Resta il fatto che il loro pensiero e le loro azioni sono state e continuano ad essere “stati di relazione” che modificano il loro assetto e la loro posizione. Modificano anche le condizioni stesse di ciò che definiamo con il termine Essere: stati di relazione che pensano di volta in volta “conformazioni” e in queste avvengono “cogenze”, “deviazioni”, “metamorfosi”, “resistenze”. E così la comprensione del reale risulta sempre “sotto rinvio”.
Ad esempio in Platone si elabora la separazione tra idea e fatto (e atto), tra spirito e materia, una dicotomia che permane sino ai giorni nostri. Certo, questo è storicamente determinato. Ed è certo anche che si produce una modificazione delle relazioni, ciò permette la configurazione di stati “altri”. Si potrebbe affermare che ciò che accade nel tempo (l’evento) si fa così storia, cioè struttura narrativa.
Ciò non toglie che il pensiero può modificarsi nelle dinamiche nei flussi delle relazioni e riconfigurarsi, ma in ogni caso esso è materia nella materia e la sua dinamica ha una logica algoritmica o, se si preferisce, di calcolo logico.

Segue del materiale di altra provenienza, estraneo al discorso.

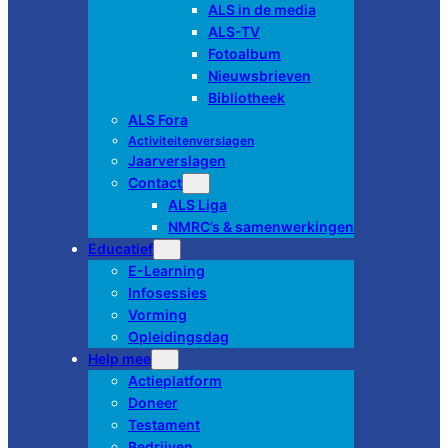
ALS in de media
ALS-TV
Fotoalbum
Nieuwsbrieven
Bibliotheek
ALS Fora
Activiteitenverslagen
Jaarverslagen
Contact
ALS Liga
NMRC’s & samenwerkingen
Educatief
E-Learning
Infosessies
Vorming
Opleidingsdag
Help mee
Actieplatform
Doneer
Testament
Bedrijven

Per sintetizzare, si tratta di linguaggio che ha in sé ciò che noi argomentiamo come verità nell’adaequatio rei et intellectus, cioè nei modi che presuppongono la distinzione (dualismo) tra realtà e pensiero.
Il linguaggio non ha solo il potere di risolvere il dualismo realtà/pensiero con la verità. Esso inoltre elabora costantemente i modi del non adeguato, del non corrispondente, dell’immaginario e di ciò che possiamo chiamare libertà espressive. Che sono quelle che hanno in sé ciò che chiamiamo falsità o immaginazione, vale a dire la mancanza di corrispondenza diretta tra le parole e le cose.
Quando i così detti filosofi digitali (quasi tutti americani) affermano che l’intero universo funziona come un immane automa cellulare, come un immane computer, ci dicono che l’universo è digitale e ci dicono anche che era così dall’inizio (se c’era) alla fine (se ci sarà). Quindi lo era anche per Parmenide. Essendo lui, il suo corpo e il suo pensiero un insieme di stati di relazione, il fondatore della Scuola Eleatica poteva cogliere, con il proprio specifico linguaggio (storicamente determinato e quindi al di là di ogni adaeguatio), le condizioni dell’essere digitale dell’universo.